● **Saved entries**
== Segment start ==
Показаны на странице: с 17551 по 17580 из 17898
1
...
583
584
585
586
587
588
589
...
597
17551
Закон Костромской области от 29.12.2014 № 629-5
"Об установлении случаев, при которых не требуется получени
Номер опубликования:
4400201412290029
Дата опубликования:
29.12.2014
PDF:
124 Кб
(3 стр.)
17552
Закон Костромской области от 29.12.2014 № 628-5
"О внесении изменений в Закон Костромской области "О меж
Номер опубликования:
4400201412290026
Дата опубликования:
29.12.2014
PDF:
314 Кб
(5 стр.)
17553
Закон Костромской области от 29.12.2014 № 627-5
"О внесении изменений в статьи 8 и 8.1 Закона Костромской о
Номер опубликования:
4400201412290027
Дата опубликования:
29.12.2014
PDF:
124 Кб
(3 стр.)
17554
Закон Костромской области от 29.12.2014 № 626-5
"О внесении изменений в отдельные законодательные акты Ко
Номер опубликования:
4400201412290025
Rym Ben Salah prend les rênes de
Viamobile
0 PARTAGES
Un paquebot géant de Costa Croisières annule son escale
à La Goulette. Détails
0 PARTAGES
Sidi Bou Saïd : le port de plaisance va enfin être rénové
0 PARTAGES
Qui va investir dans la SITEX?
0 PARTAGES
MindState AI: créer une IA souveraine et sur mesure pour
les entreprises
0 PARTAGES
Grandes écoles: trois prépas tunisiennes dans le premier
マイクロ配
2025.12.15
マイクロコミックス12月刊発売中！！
== Segment end ==
● **How to complete this task**
Each line of the records should be repeated exactly as it stands.

● **Expected answer**
Показаны на странице: с 17551 по 17580 из 17898
1
...
583
584
585
586
587
588
589
...
597
17551
Закон Костромской области от 29.12.2014 № 629-5
"Об установлении случаев, при которых не требуется получени
Номер опубликования:
4400201412290029
Дата опубликования:
29.12.2014
PDF:
124 Кб
(3 стр.)
17552
Закон Костромской области от 29.12.2014 № 628-5
"О внесении изменений в Закон Костромской области "О меж
Номер опубликования:
4400201412290026
Дата опубликования:
29.12.2014
PDF:
314 Кб
(5 стр.)
17553
Закон Костромской области от 29.12.2014 № 627-5
"О внесении изменений в статьи 8 и 8.1 Закона Костромской о
Номер опубликования:
4400201412290027
Дата опубликования:
29.12.2014
PDF:
124 Кб
(3 стр.)
17554
Закон Костромской области от 29.12.2014 № 626-5
"О внесении изменений в отдельные законодательные акты Ко
Номер опубликования:
4400201412290025
Rym Ben Salah prend les rênes de
Viamobile
0 PARTAGES
Un paquebot géant de Costa Croisières annule son escale
à La Goulette. Détails
0 PARTAGES
Sidi Bou Saïd : le port de plaisance va enfin être rénové
0 PARTAGES
Qui va investir dans la SITEX?
0 PARTAGES
MindState AI: créer une IA souveraine et sur mesure pour
les entreprises
0 PARTAGES
Grandes écoles: trois prépas tunisiennes dans le premier
マイクロ配
2025.12.15
マイクロコミックス12月刊発売中！！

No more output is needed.